Nous considérons aussi qu'il ne faut pas transférer de charges aux collectivités locales sans ressources ; c'est le sens de la liberté qui leur est laissée en matière de rythmes scolaires et de la pérennisation du fonds de dotation correspondant. C'est aussi pour cela que nous avons décidé de doubler les crédits liés à la délivrance par les collectivités des titres d'identité numérisés dont, manifestement, le niveau était très largement sous-estimé.
Nous avons décidé de ne pas faire une politique de rabot, mais de procéder à des choix clairs. Évidemment, ceux-ci peuvent être discutés, mais on sait bien que l'ancienne politique du rabot n'a pas contribué à faire baisser durablement la dépense publique dans notre pays.

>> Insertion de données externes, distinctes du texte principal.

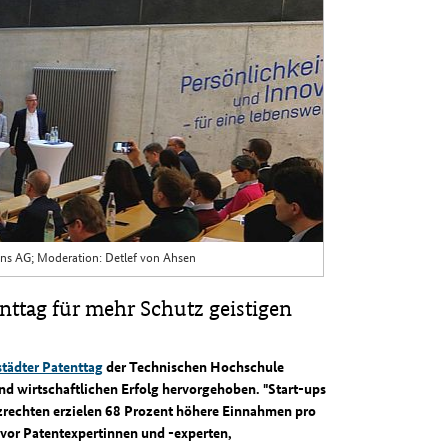
ens AG; Moderation: Detlef von Ahsen
nttag für mehr Schutz geistigen
tädter Patenttag
der Technischen Hochschule
nd wirtschaftlichen Erfolg hervorgehoben. "Start-ups
zrechten erzielen 68 Prozent höhere Einnahmen pro
e vor Patentexpertinnen und -experten,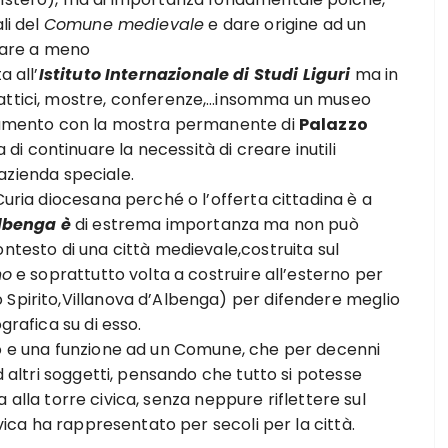
li del
Comune medievale
e dare origine ad un
 fare a meno
a all’
Istituto Internazionale di Studi Liguri
ma in
dattici, mostre, conferenze,…insomma un museo
legamento con la mostra permanente di
Palazzo
za di continuare la necessità di creare inutili
azienda speciale.
Curia diocesana perché o l’offerta cittadina è a
Albenga è
di estrema importanza ma non può
ontesto di una città medievale,costruita sul
no
e soprattutto volta a costruire all’esterno per
 Spirito,Villanova d’Albenga) per difendere meglio
grafica su di esso.
lo e una funzione ad un Comune, che per decenni
ad altri soggetti, pensando che tutto si potesse
ita alla torre civica, senza neppure riflettere sul
ivica ha rappresentato per secoli per la città.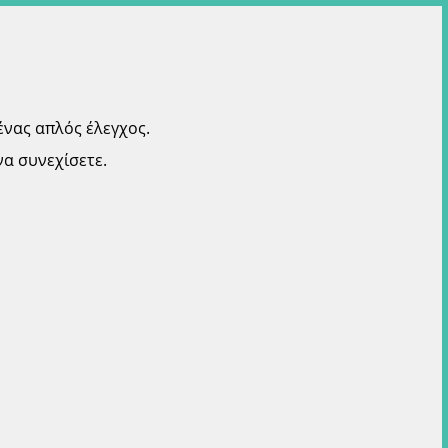
ένας απλός έλεγχος.
α συνεχίσετε.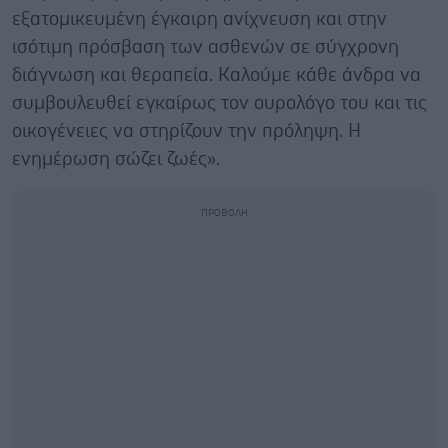
εξατομικευμένη έγκαιρη ανίχνευση και στην
ισότιμη πρόσβαση των ασθενών σε σύγχρονη
διάγνωση και θεραπεία. Καλούμε κάθε άνδρα να
συμβουλευθεί εγκαίρως τον ουρολόγο του και τις
οικογένειες να στηρίζουν την πρόληψη. Η
ενημέρωση σώζει ζωές».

Le travail et le logement sont deux transformations portées par le Gouvernement, les crédits budgétaires sont en baisse, mais il faut appréhender ce choix dans une perspective plus globale : baisse de la fiscalité, plan de formation de 15 milliards d'euros, diminution substantielle des contrats aidés, libération du foncier, réduction des normes...
Parmi les crédits qui augmentent, les promesses du Président de la République et de la majorité de l'Assemblée nationale se concrétisent dans ce budget. Ce sont donc des promesses tenues.
Ainsi, les secteurs régaliens augmentent fortement : 1,7 milliard d'euros de hausse annuelle pour les armées, afin d'atteindre d'ici cinq ans le niveau annoncé par le Président de la République en pourcentage du PIB ; l'intérieur et la justice vont aussi connaître un renforcement extrêmement important, notamment en matière de numérisation.
Il en est de même pour l'éducation, qui bénéficie d'une hausse de plus d'un milliard d'euros, et pour l'université, qui pourra, grâce aux 700 millions d'euros supplémentaires prévus, faire face à l'afflux des 40 000 nouveaux étudiants.
Enfin, la transition écologique constituant l'un des grands défis du Gouvernement, les crédits qui lui sont dédiés augmentent également.
Je voudrais aussi souligner que certains ministres voient leur budget baisser et en sont pourtant heureux ! Tel est mon cas, puisque j'ai moi-même proposé de réduire les crédits de mon ministère qui emploie pourtant de nombreux agents publics. La priorité gouvernementale ne se mesure pas aux crédits budgétaires, mais bien à l'aune de l'efficacité politique.
Ce budget est celui du pouvoir d'achat. Rappelons-nous que, si nous comptons souvent en milliards, les Français de leur côté comptent en euros ! Je pense d'abord à la suppression de la taxe d'habitation qui fera évidemment l'objet d'un dégrèvement et je souhaite que votre commission puisse contribuer à la réflexion sur les évolutions de la fiscalité locale.